Guo Zhiliang, Yu Shuhong, Xiao Lulu, Chen Xin, Ye Ruidong, Zheng Ping, Dai Qiliang, Sun Wen, Zhou Changsheng, Wang Shuiping, Zhu Wusheng, Liu Xinfeng
Department of Neurology, Jinling Hospital, Medical School of Nanjing University, 305 E Zhongshan Rd, Nanjing, 210002, Jiangsu Province, China.
Department of Neurology, Second Affiliated Hospital of Soochow University, Suzhou, 215004, China.
J Neuroinflammation. 2016 Aug 26;13(1):199. doi: 10.1186/s12974-016-0680-x.
The neutrophil to lymphocyte ratio (NLR) has been shown to predict short- and long-term outcomes in ischemic stroke patients.

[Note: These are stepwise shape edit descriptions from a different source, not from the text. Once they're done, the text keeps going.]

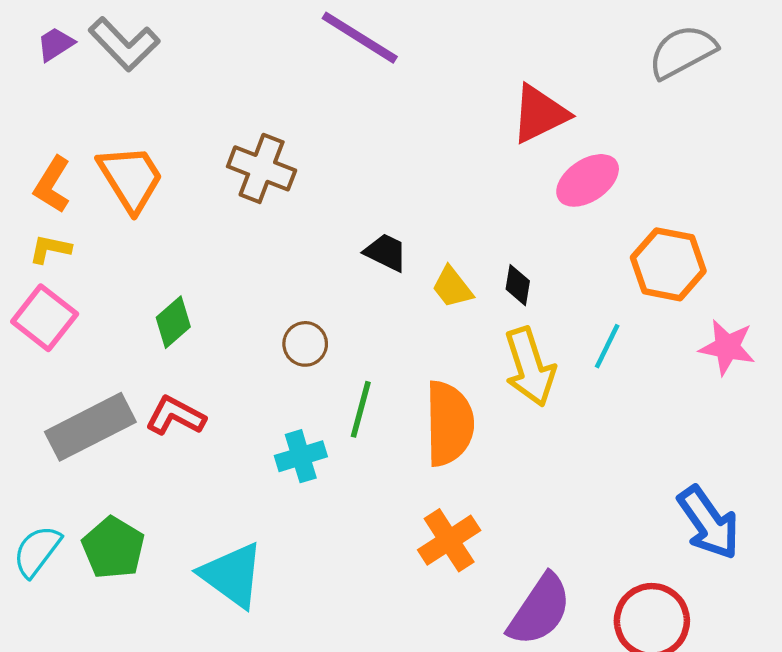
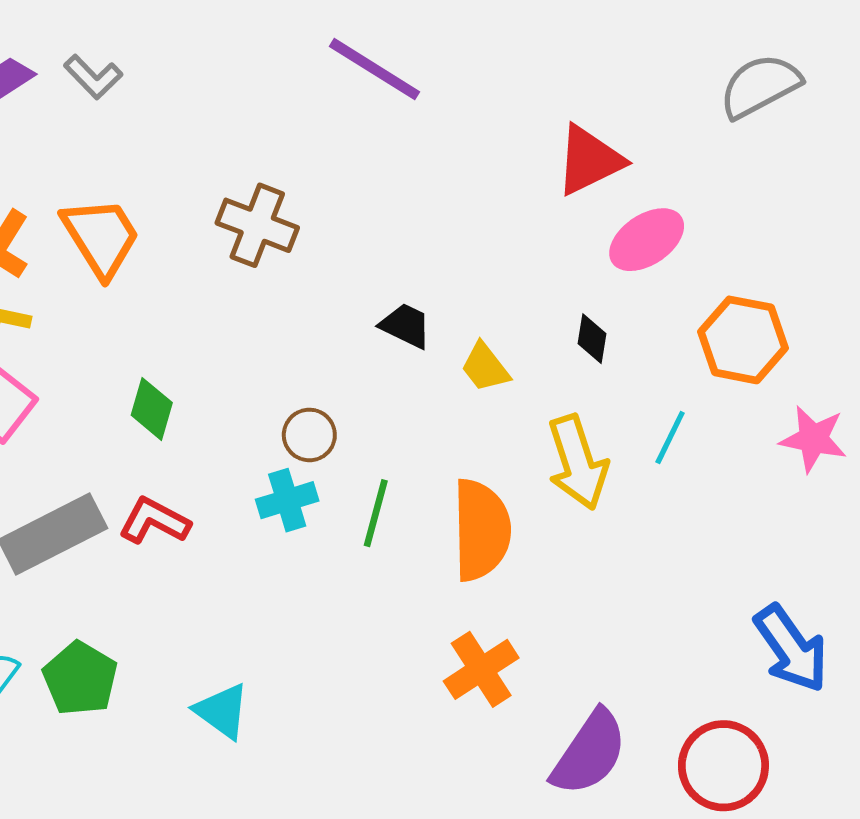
gray L-shape: (124, 44) -> (93, 77), size x0.7
black diamond: (518, 285) -> (592, 339), moved
green diamond: (173, 322) -> (152, 409), turned -33
cyan cross: (301, 456) -> (287, 500), moved
cyan triangle: (232, 575) -> (222, 711), size x0.7

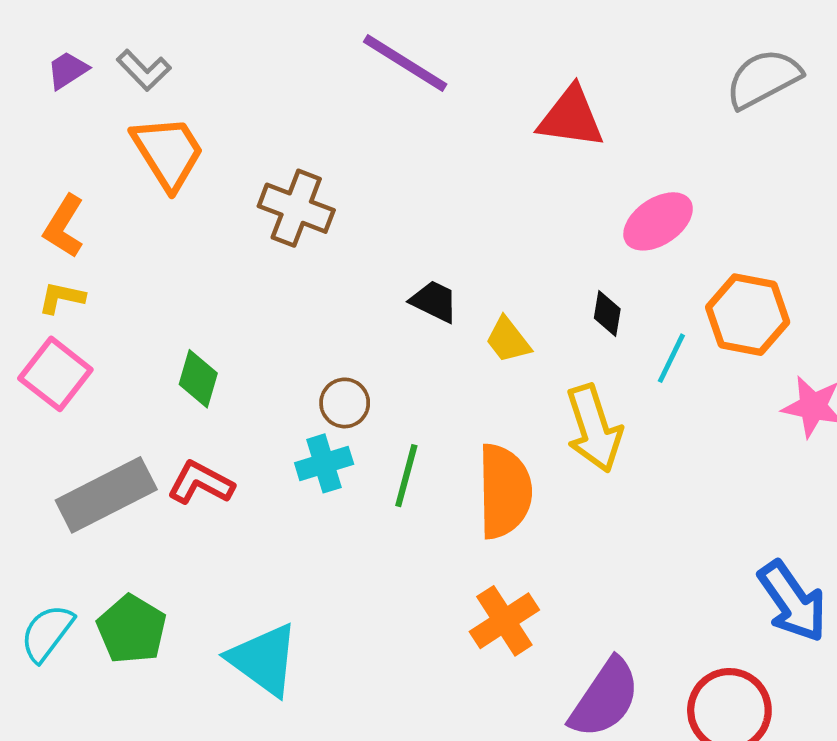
red triangle: (589, 160) -> (571, 117), moved, turned 34
orange trapezoid: (101, 237) -> (168, 152), moved
cyan line: (670, 438) -> (671, 358), moved
cyan triangle: (222, 711) -> (264, 660), size x1.4

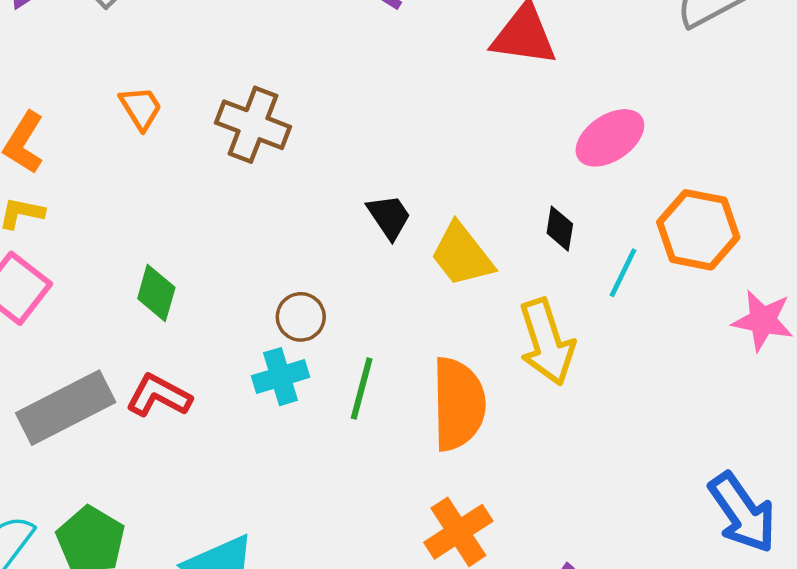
orange trapezoid: (168, 152) -> (141, 108), moved, size x0.6
black trapezoid: (434, 301) -> (389, 217), turned 30
yellow trapezoid: (508, 340) -> (462, 255), size x1.4

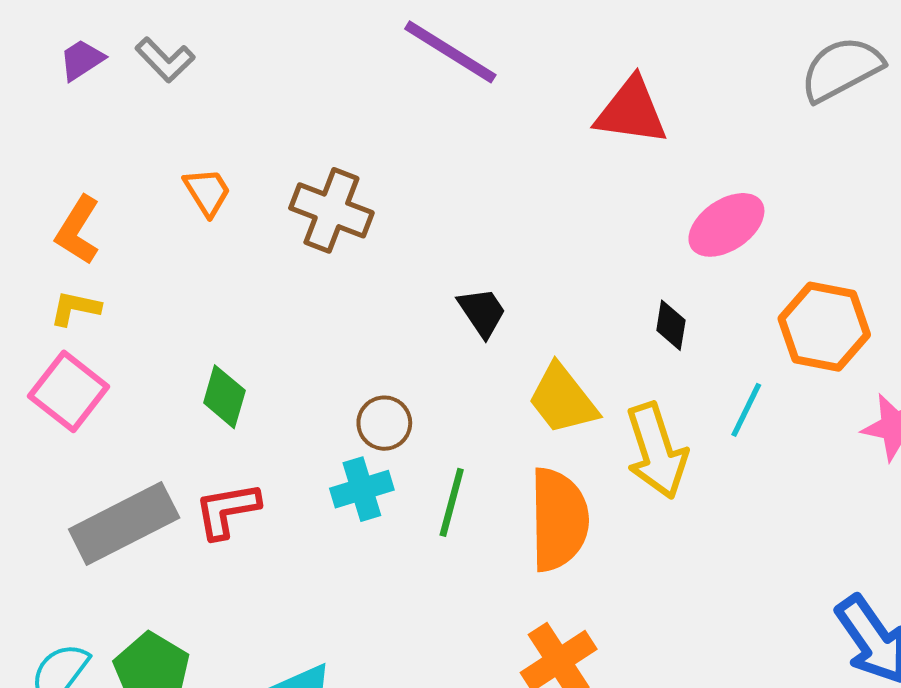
yellow trapezoid: (462, 255) -> (563, 399), moved
cyan line: (623, 273) -> (746, 410), moved
red L-shape: (159, 396) -> (227, 510), turned -38

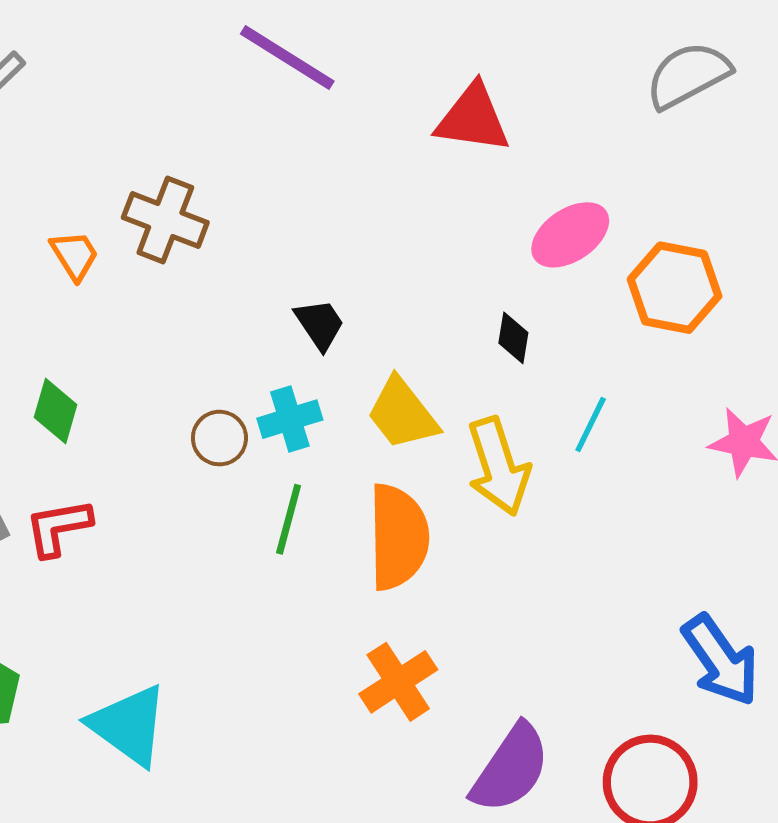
orange trapezoid: (207, 192) -> (75, 255), moved
orange hexagon: (824, 327) -> (675, 288), moved
cyan cross: (362, 489) -> (290, 419), moved

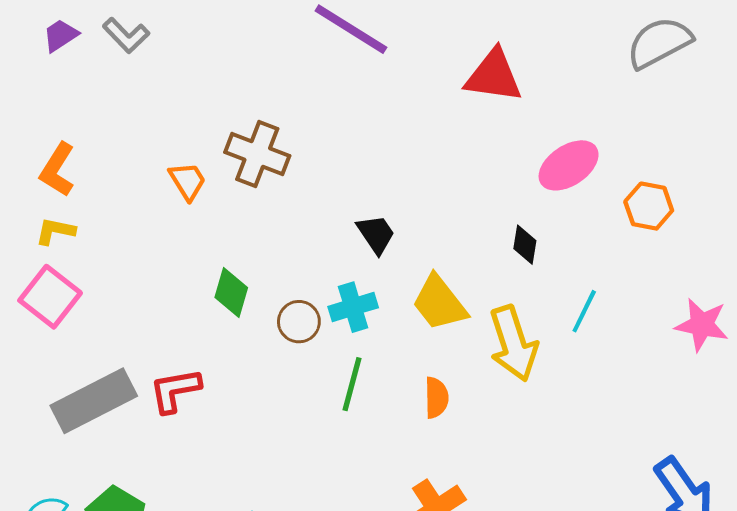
orange hexagon: (675, 288) -> (649, 206), size x0.7
green diamond: (56, 411) -> (231, 292), moved
orange semicircle: (398, 537) -> (436, 398), size x0.5

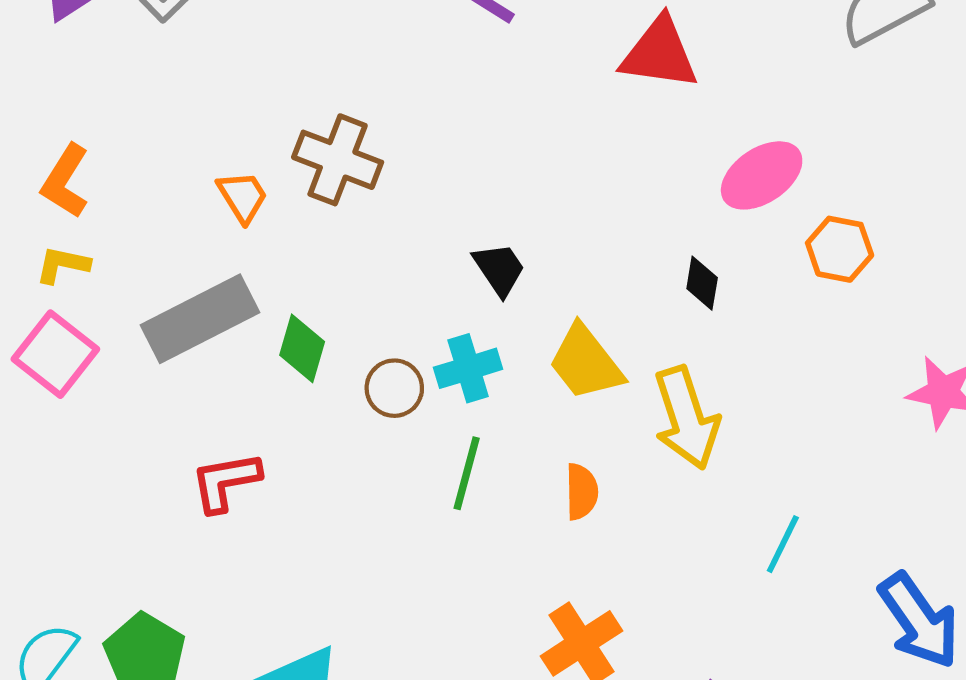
orange hexagon: (649, 206) -> (840, 249), moved
cyan line: (584, 311) -> (783, 544), moved
gray rectangle: (94, 401) -> (200, 319), moved

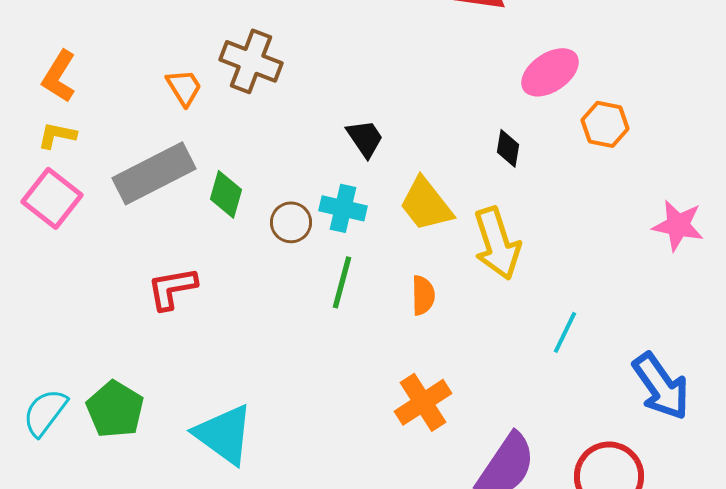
cyan cross: (468, 368) -> (343, 208), turned 30

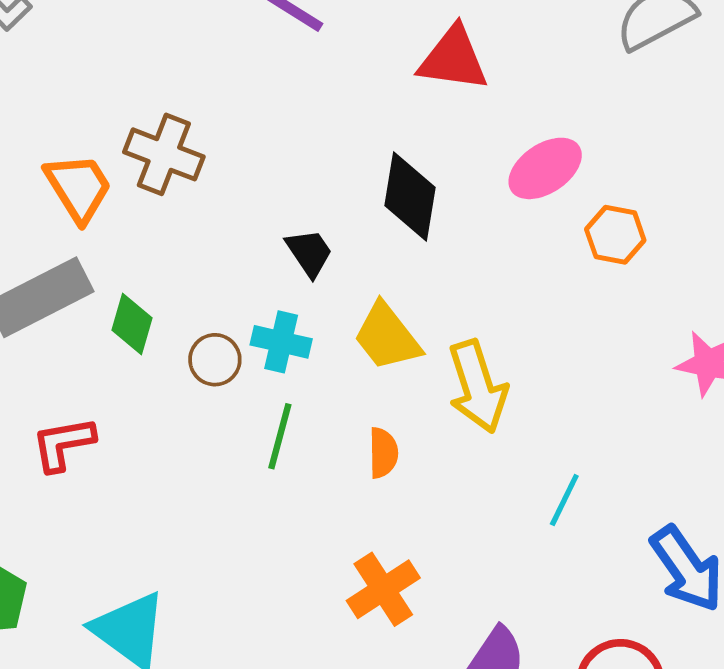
orange trapezoid: (184, 87) -> (78, 188), size x1.5
black diamond: (508, 148) -> (410, 197), moved, size x1.8

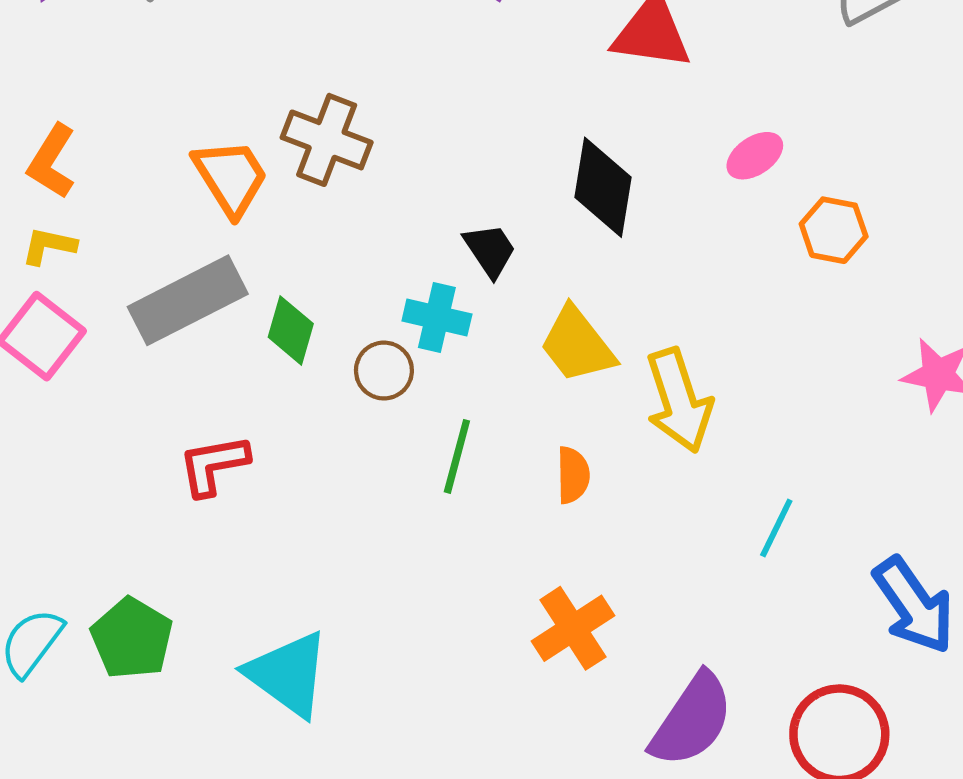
pink ellipse: (545, 168) -> (755, 156), size x0.7
cyan cross: (281, 342) -> (437, 318), moved

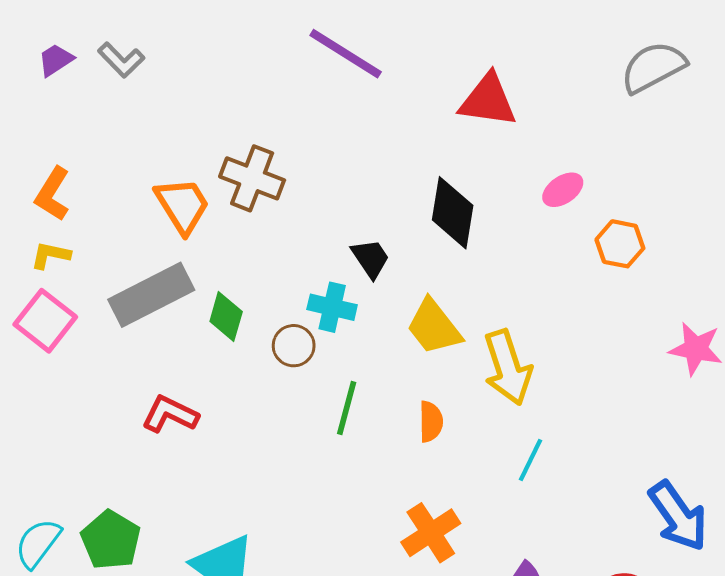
red L-shape: (213, 465) -> (170, 414), turned 36
cyan line: (776, 528) -> (531, 460), moved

We sought to explore the temporal profile of the plasma NLR in stroke patients treated with intravenous thrombolysis (IVT) and its relationship with intracranial bleeding complications after thrombolysis.
A total of 189 ischemic stroke patients were prospectively enrolled. Blood samples for leukocyte, neutrophil, and lymphocyte counts were obtained at admission and at 3-6, 12-18, and 36-48 h after IVT. Head CT was performed on admission and repeated after 36-48 h, and a CT scan was done immediately in case of clinical worsening. Hemorrhagic events were categorized as symptomatic intracranial hemorrhage (sICH) and parenchymal hematomas (PH) according to previously published criteria.
An increasing trend in the NLR was observed after stroke, and the NLR was higher in patients who developed PH or sICH at 3-6, 12-18, and 36-48 h after IVT (P < 0.01) than in those without PH or sICH. The optimal cutoff value for the serum NLR as an indicator for auxiliary diagnosis of PH and sICH was 10.59 at 12-18 h. Furthermore, the NLR obtained at 12-18-h post-treatment was independently associated with PH (adjusted odds ratio [OR] 1.14) and sICH (adjusted OR 1.14). In addition, patients with a NLR ≥10.59 had an 8.50-fold greater risk for PH (95 % confidence interval [CI] 2.69-26.89) and a 7.93-fold greater risk for sICH (95 % CI 2.25-27.99) than patients with a NLR <10.59.
NLR is a dynamic variable, and its variation is associated with HT after thrombolysis in stroke patients.
中性粒细胞与淋巴细胞比值(NLR)已被证明可预测缺血性中风患者的短期和长期预后。我们试图探讨接受静脉溶栓(IVT)治疗的中风患者血浆NLR的时间变化情况及其与溶栓后颅内出血并发症的关系。
前瞻性纳入189例缺血性中风患者。在入院时以及IVT后3 - 6、12 - 18和36 - 48小时采集白细胞、中性粒细胞和淋巴细胞计数的血样。入院时进行头部CT检查,并在36 - 48小时后复查,如临床症状恶化则立即进行CT扫描。根据先前公布的标准,将出血事件分为症状性颅内出血(sICH)和实质性血肿(PH)。
中风后观察到NLR呈上升趋势,在IVT后3 - 6、12 - 18和36 - 48小时发生PH或sICH的患者的NLR高于未发生PH或sICH的患者(P < 0.01)。血清NLR作为辅助诊断PH和sICH的指标,在12 - 18小时的最佳截断值为10.59。此外,治疗后12 - 18小时获得的NLR与PH(调整后的优势比[OR] 1.14)和sICH(调整后的OR 1.14)独立相关。此外,NLR≥10.59的患者发生PH的风险比NLR < 10.59的患者高8.50倍(95%置信区间[CI] 2.69 - 26.89),发生sICH的风险高7.93倍(95% CI 2.25 - 27.99)。
NLR是一个动态变量,其变化与中风患者溶栓后的颅内出血相关。